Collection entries
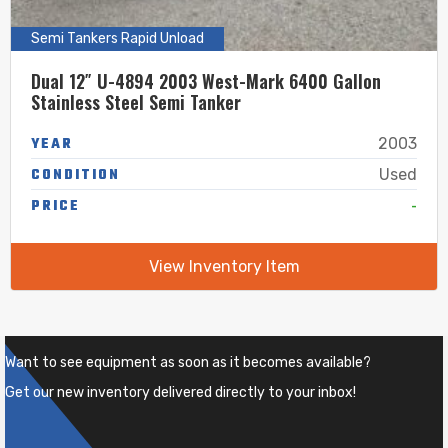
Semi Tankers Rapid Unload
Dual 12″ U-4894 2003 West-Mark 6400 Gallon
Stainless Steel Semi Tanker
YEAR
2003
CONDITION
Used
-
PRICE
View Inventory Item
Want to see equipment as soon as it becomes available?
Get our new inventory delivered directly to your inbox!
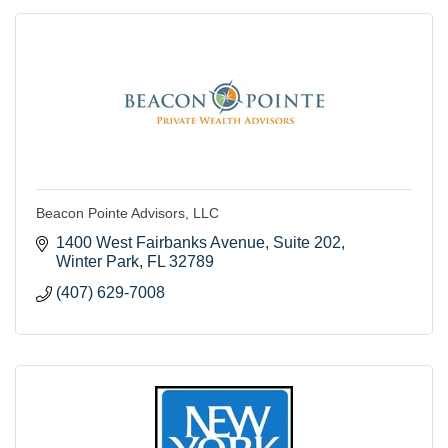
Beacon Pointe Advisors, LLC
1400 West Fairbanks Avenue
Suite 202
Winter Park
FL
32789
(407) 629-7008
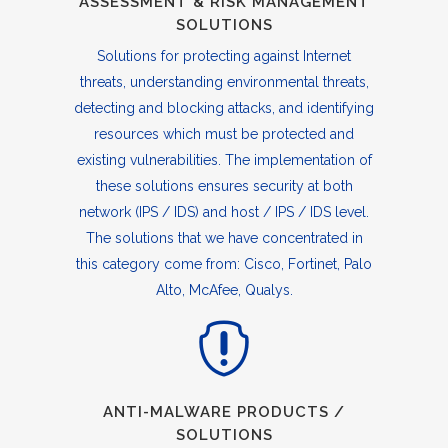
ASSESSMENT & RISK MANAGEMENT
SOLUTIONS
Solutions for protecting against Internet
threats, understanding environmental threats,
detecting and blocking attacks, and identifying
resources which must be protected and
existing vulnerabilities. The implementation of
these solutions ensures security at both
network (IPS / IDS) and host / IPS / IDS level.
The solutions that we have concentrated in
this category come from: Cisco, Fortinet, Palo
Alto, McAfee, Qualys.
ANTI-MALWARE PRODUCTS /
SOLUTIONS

---

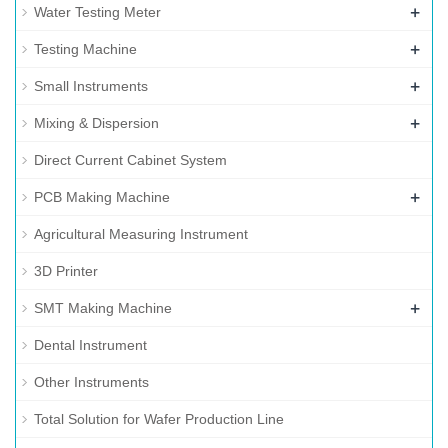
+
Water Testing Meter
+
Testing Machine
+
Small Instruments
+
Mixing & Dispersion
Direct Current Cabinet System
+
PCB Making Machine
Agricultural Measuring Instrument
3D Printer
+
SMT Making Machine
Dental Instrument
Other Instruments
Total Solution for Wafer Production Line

Description of the task —
Given the data above, which lines hold the string "Machine"? Return them.

Written answer —
Testing Machine
PCB Making Machine
SMT Making Machine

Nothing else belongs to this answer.